Introduction
Low back pain is a common cause of disability among the general population with a well-documented cost burden placed on the U.S. healthcare system. There are multiple sources of chronic low back pain, often divided into whether the pain is facet-mediated, secondary to fracture, or discogenic in nature. This article will focus on the pathophysiology, evaluation, and treatment of lumbosacral discogenic syndrome and pain arising from pathology involving the intervertebral disc.
Intervertebral discs are pads of fibrocartilage that sit between the spinal vertebrae, occupying roughly one-third of the height of the spinal column.[1] Their major role lies in the transmission of mechanical loading from body weight and muscle activity, allowing bending, flexion, and torsion of the bony spine.
Each disc consists of two main components: a central, gel-like substance called the nucleus pulposus, and an outer, firmer annulus fibrosis.
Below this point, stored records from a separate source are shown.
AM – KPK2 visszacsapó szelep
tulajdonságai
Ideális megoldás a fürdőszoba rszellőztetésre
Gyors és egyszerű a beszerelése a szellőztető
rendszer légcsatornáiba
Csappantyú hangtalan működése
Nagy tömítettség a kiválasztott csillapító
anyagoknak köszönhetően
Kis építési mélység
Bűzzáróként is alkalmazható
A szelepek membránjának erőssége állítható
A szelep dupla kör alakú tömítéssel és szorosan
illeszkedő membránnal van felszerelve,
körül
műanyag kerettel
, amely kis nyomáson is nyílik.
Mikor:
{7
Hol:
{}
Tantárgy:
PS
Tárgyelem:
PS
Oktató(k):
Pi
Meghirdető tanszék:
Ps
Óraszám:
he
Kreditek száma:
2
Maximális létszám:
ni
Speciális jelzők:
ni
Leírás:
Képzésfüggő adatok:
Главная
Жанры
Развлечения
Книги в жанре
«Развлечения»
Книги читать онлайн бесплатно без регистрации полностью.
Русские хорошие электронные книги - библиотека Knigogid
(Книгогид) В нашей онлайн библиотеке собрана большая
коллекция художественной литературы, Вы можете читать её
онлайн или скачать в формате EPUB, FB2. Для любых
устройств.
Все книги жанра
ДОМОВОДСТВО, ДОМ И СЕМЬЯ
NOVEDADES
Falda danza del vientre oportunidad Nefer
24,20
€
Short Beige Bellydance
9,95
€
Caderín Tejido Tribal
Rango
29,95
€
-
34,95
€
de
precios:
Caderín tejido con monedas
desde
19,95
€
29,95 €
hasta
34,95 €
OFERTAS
The consistency of the nucleus is a result of its water and proteoglycan content and is held together by a network of type II collagen and elastin fibers. The high anionic glycosaminoglycan content of this network gives the nucleus pulposus its osmotic properties, which allow it to resist compression. The annulus fibrosis is composed of bundles of type I collagen arranged in multiple oblique layers called lamellae. Characteristics of a normal, healthy disc demonstrate high water content in the nucleus and inner annulus. The most outer annulus provides tensile strength. Specifically, in the lumbar region, a healthy disc is typically 7-10 mm thick and 4 cm in AP diameter with approximately 20 layers of lamellae.[1]
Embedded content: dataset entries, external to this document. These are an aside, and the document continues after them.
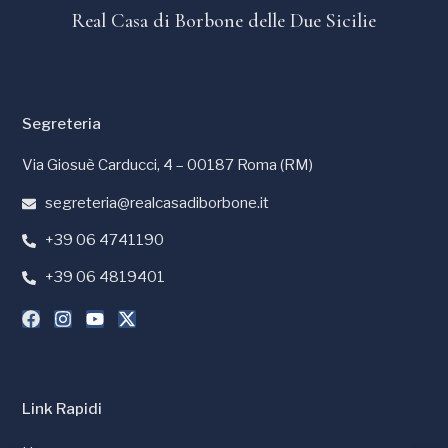
Real Casa di Borbone delle Due Sicilie
Segreteria
Via Giosuè Carducci, 4 – 00187 Roma (RM)
segreteria@realcasadiborbone.it
+39 06 4741190
+39 06 4819401
Link Rapidi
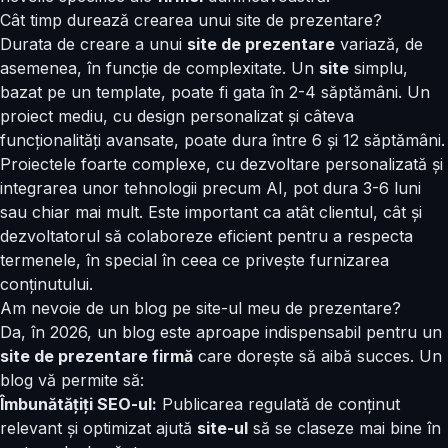
Cât timp durează crearea unui site de prezentare?
Durata de creare a unui
site de prezentare
variază, de
asemenea, în funcție de complexitate. Un
site
simplu,
bazat pe un template, poate fi gata în 2-4 săptămâni. Un
proiect mediu, cu design personalizat și câteva
funcționalități avansate, poate dura între 6 și 12 săptămâni.
Proiectele foarte complexe, cu dezvoltare personalizată și
integrarea unor tehnologii precum AI, pot dura 3-6 luni
sau chiar mai mult. Este important ca atât clientul, cât și
dezvoltatorul să colaboreze eficient pentru a respecta
termenele, în special în ceea ce privește furnizarea
conținutului.
Am nevoie de un blog pe site-ul meu de prezentare?
Da, în 2026, un blog este aproape indispensabil pentru un
site de prezentare firmă
care dorește să aibă succes. Un
blog vă permite să:
Îmbunătățiți SEO-ul:
Publicarea regulată de conținut
relevant și optimizat ajută
site-ul
să se claseze mai bine în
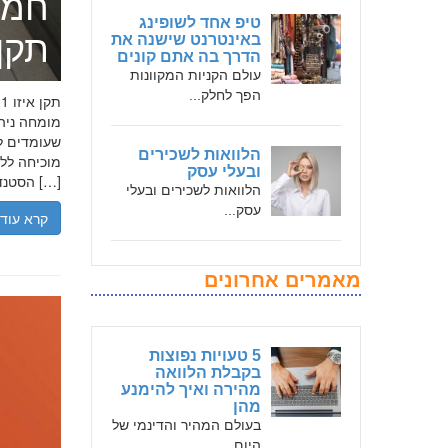
חמד
טיפ אחד לשופינג
תקן אי
באינטרנט שישנה את
הדרך בה אתם קונים
עולם הקניות המקוונות
הפך לחלק...
שעומדים לר
הלוואות לשכירים
ובעלי עסק
הסטנדרטים […]
הלוואות לשכירים ובעלי
עסק...
קרא עוד
מאמרים אחרונים
5 טעויות נפוצות
בקבלת הלוואה
מהירה ואיך להימנע
מהן
בעולם המהיר והדינמי של
היום,...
The interverbal discs are supplied by the sinuvertebral nerve (SVN), which innervates the posterior annulus and posterior longitudinal ligament. In healthy subjects, the neural penetration of the annulus is about 3 mm, which corresponds to the outer three lamellae. It is a mixed nerve, containing a somatic root from the ventral ramus, as well as an autonomic root from the grey ramus. Once the nerve takes a recurrent course through the intervertebral foramen and enters the spinal canal, it divides into superficial and deep networks. The superficial network branches to multiple vertebral levels and contains mostly sympathetic fibers, while the deep network contains primarily somatic fibers and innervates the corresponding segment.[2]
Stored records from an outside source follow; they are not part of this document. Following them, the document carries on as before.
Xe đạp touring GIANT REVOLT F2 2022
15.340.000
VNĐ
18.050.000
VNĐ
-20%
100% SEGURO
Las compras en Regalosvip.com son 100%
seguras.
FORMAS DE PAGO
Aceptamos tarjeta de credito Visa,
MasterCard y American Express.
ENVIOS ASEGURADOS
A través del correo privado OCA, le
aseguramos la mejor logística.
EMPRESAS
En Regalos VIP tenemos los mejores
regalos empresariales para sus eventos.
The intervertebral discs are relatively avascular with the nucleus and inner annulus being supplied by capillaries that arise in the vertebral bodies and terminate at the bone-disc junction. Nutrients and small molecules such as glucose and oxygen reach the disc cells by diffusion.[3] Additionally, only the outermost portion of the annulus is vascularized. As a result, intervertebral discs are very limited in their ability to heal from injury, and, as a result, the healing process is overtaken by degenerative changes. This is not just due to avascularity, however, but also due to decreased cell population, which diminishes the structure’s ability to break down and turn over large collagen bundles.
Axial back pain may be of discogenic origin; however, not all damaged or degenerated discs cause pain. Disc abnormalities are commonly seen on MRI in asymptomatic individuals. Considered in the setting of other possible etiologies of axial low back pain with similar clinical presentation, this presents a challenge to the treatment provider.